Cybercriminals have rattled the European Central Bank (ECB) by breaching one of its websites, for the second time in the last five years.
This time, the hack targeted ECB’s BIRD (Banks’ Integrated Reporting Dictionary) website, which grants banks an explicit description of data that supports reporting agents to organize information saved in their internal systems and efficiently achieve their reporting specifications.
“Phishing The BIRD”: The Story Goes This Way
Begun back in 2015, BIRD, is a combined initiative of the Eurosystem to the euro zone’s central banks and the banking system.
The recent cyberattack occurred by injecting malware into the external server that hosted the BIRD website, to aid phishing, which enabled the hackers to walk away with the names, email addresses, and position titles, of roughly 481 subscribers to their newsletter.

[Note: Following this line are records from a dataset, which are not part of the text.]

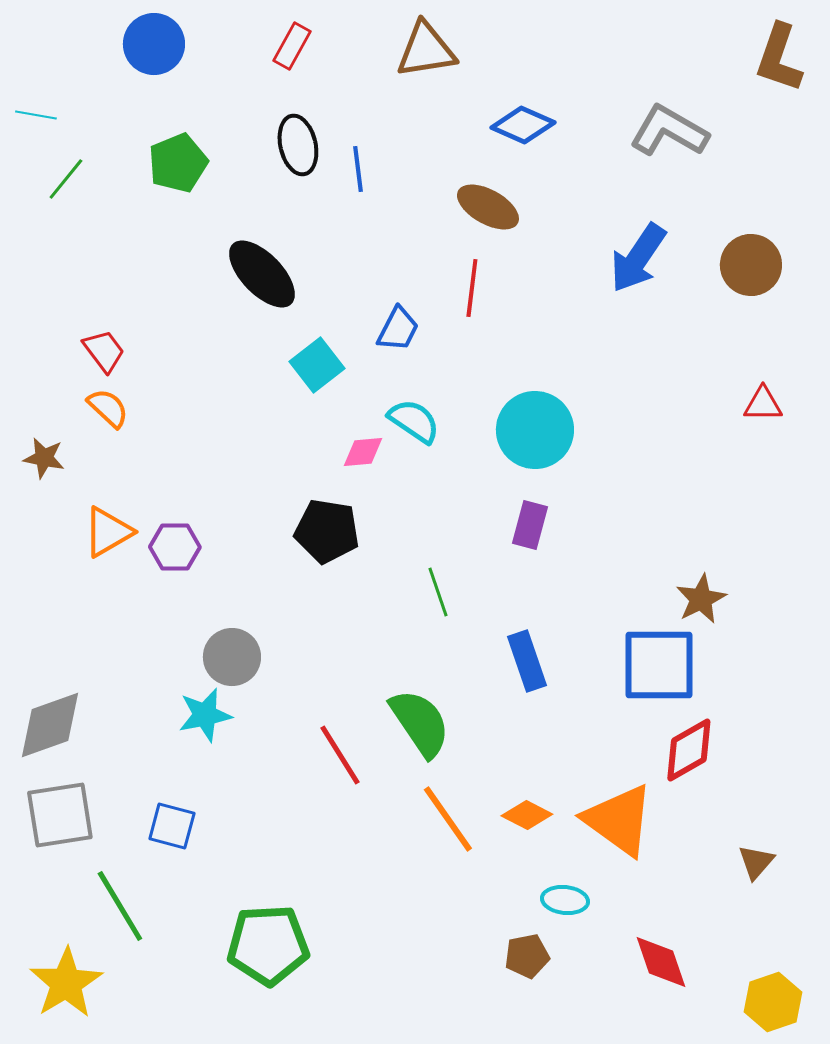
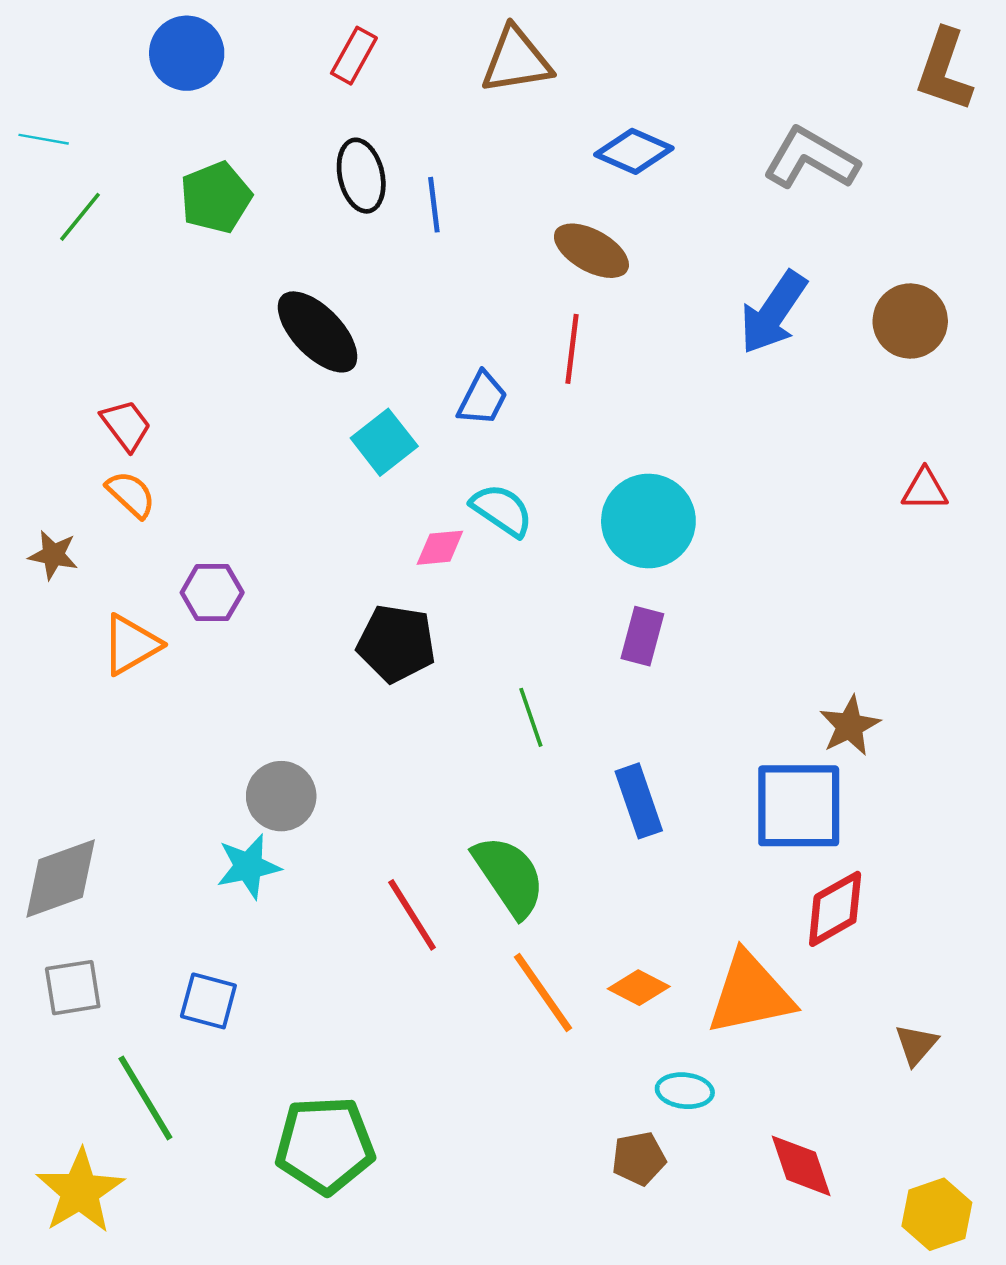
purple hexagon: (175, 547) -> (212, 593), moved
gray square: (60, 815) -> (73, 988), size x0.7
orange triangle: (619, 820) -> (750, 994), turned -48

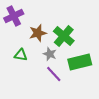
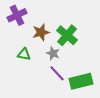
green rectangle: (80, 62) -> (81, 81), moved

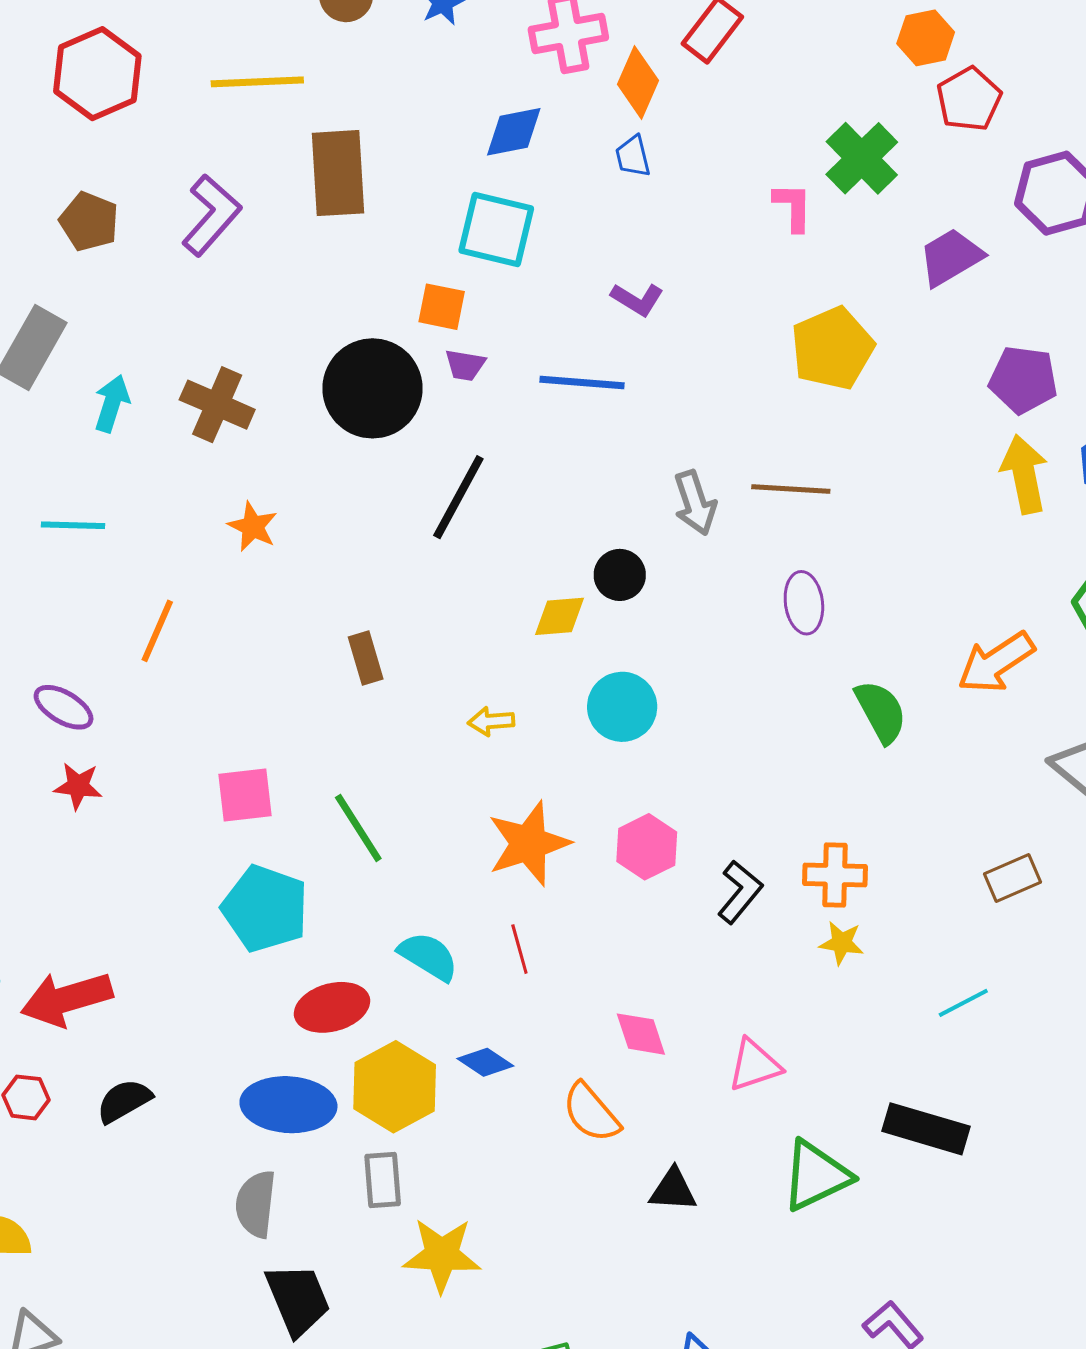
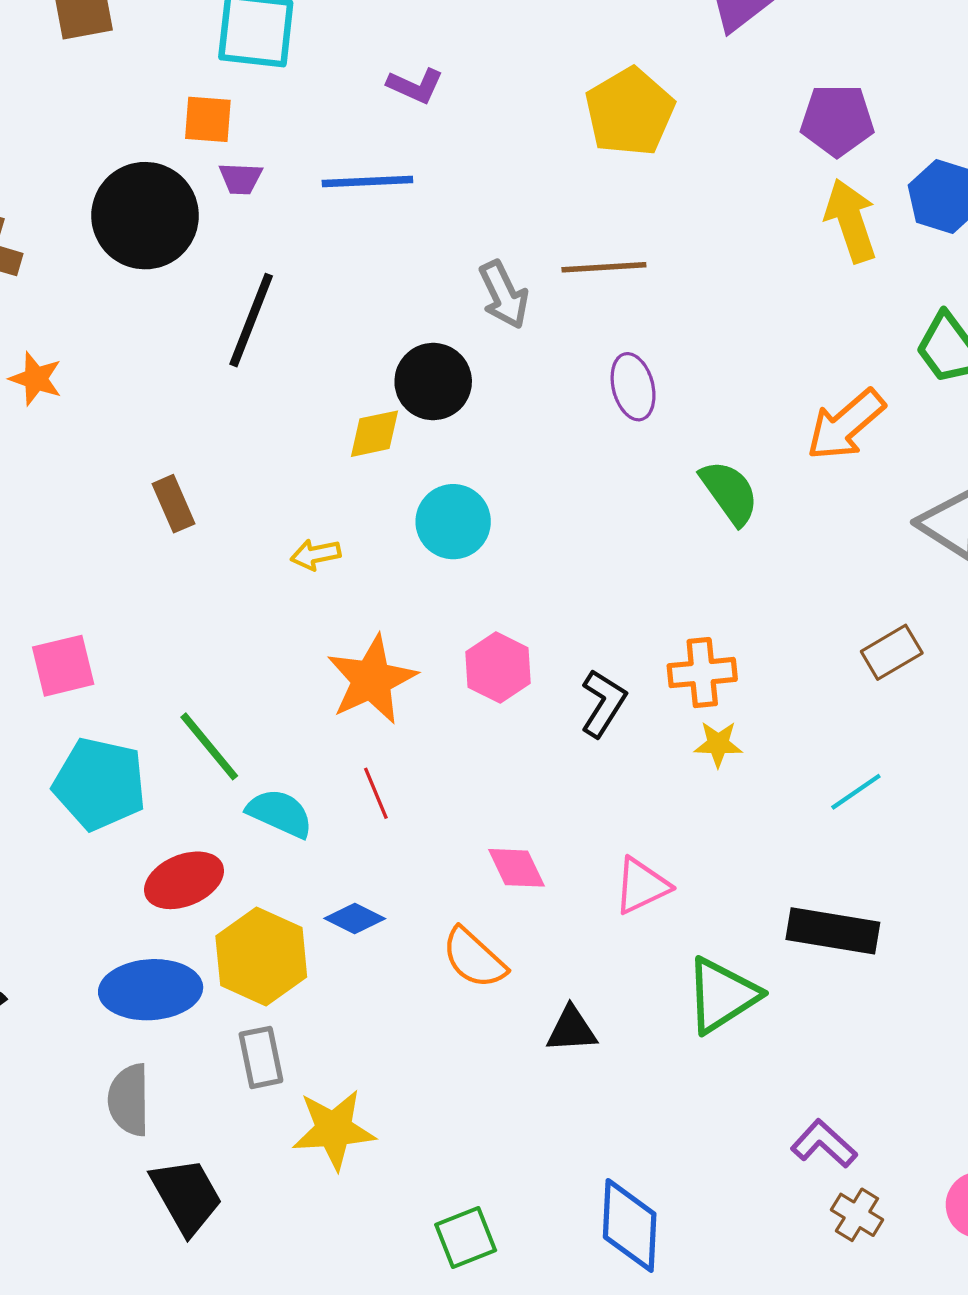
black circle: (620, 575) -> (433, 382), size x1.4
green line: (358, 828) -> (209, 746), moved

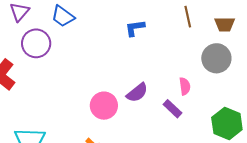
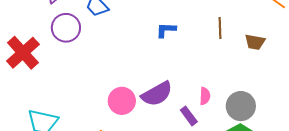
gray circle: (216, 58) -> (241, 106), moved
purple semicircle: (137, 93) -> (157, 94), size x1.4

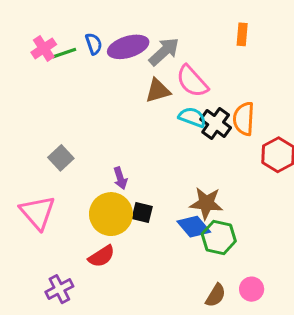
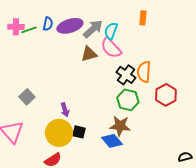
blue semicircle: (94, 44) -> (48, 24), turned 32
pink cross: (44, 48) -> (16, 27), turned 35
cyan semicircle: (192, 117) -> (111, 31), moved, turned -90
green hexagon: (219, 238) -> (128, 100), moved

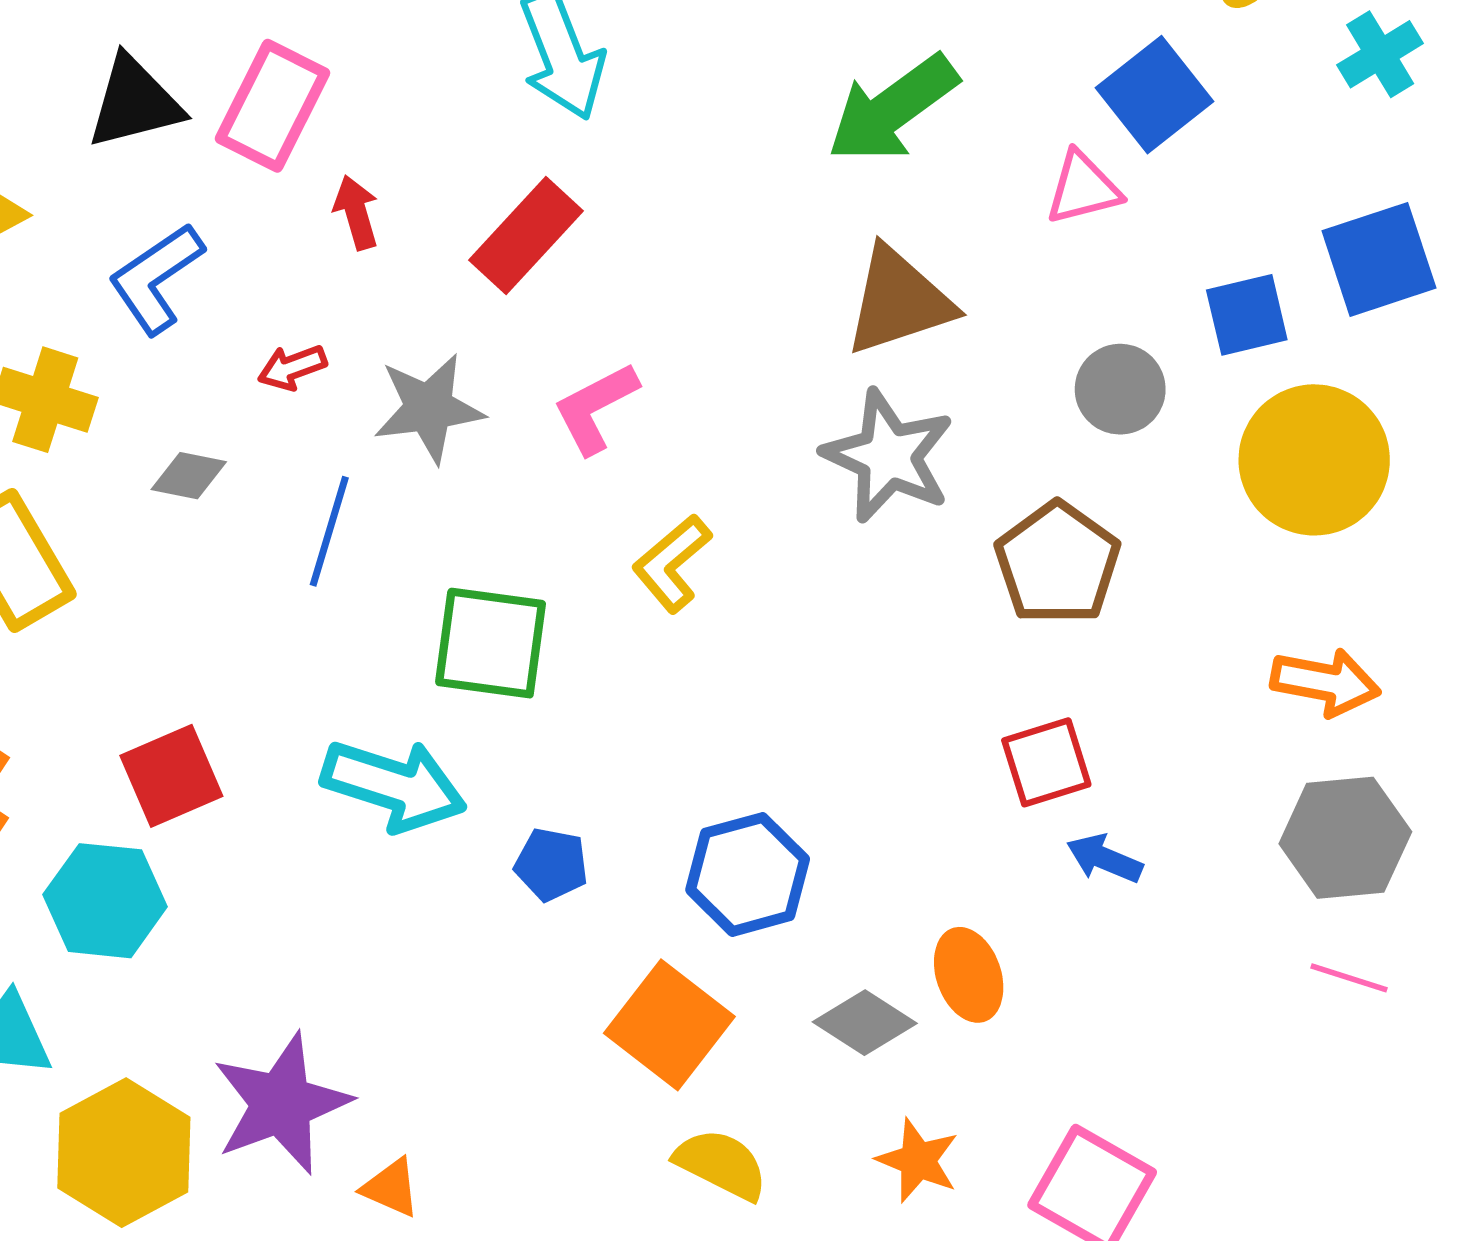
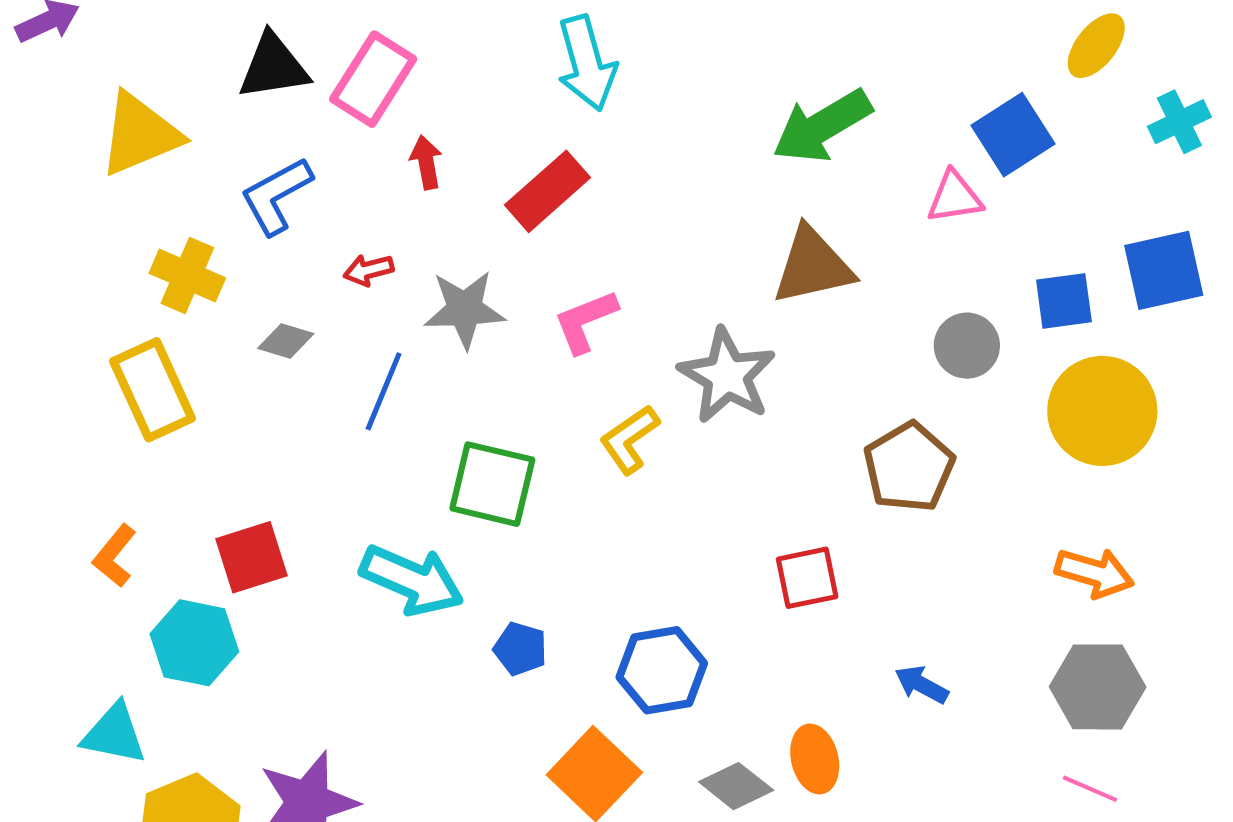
gray star: (888, 456) -> (727, 376), moved
red square: (1046, 762) -> (807, 578), moved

The scariest part of this is that the website seems to have been hacked several months before in December 2018; however, the ECB identified the information security breach just late in August 2019, during the regular maintenance work. Were it not for the maintenance work, who knows how long the infringement would have persisted neglected!
This apparently shows how much more challenging it is to manage security reactively than it is to be proactive about it.
And This Is Not The First Time!
The ECB underwent a severe data breach in 2014 as well, when the hackers managed to compromise its database serving its public website, leading to the theft of some similar information as in this breach. The ostensible intention of those cyber attackers was to seek financial compensation for the stolen data.
As a central bank tasked with delivering oversight to the European Union’s banking systems and the security, both these episodes will no doubt be embarrassing.
Latest In The Long Line Of Breaches
The ECB is not the first central bank to have the IT structure violated, although, the incident doesn’t correspond to the experiences its peers had to make.
In 2018, the payment system run by the Mexican Central Bank (Bank of Mexico/Banco de México) was compromised, allowing hackers siphon off nearly $20 million through fraudulent transactions.
The Central Bank Of Bangladesh also encountered one of the largest cyber heists in history in the year 2016, involving the attempted transfer of approximately $951 million from its account with the Federal Reserve Bank of New York. Even though many of those fraudulent transfer requests were blocked, $101 million was siphoned off successfully into foreign accounts.
Something To Learn From?
ECB was oblivious of the serious security breach for months. Until then, the ECB’s system and the personal data entrusted to them by those visiting their website remained to be at risk.
So, the key takeaway from this IT breach is to constantly evaluate and ensure that your alerting systems and log monitoring are tuned to your specific environment. Carrying out this task, in line with any vulnerability management or penetration testing exercises, can help highlight where there are such cybersecurity flaws.
And absolutely, this is the wake-up call for the entire financial industry!
Adding an extra layer of scrutiny under the guidance of an expert cybersecurity company is worthwhile, as all are at substantial risk of cyber-attacks at any given moment.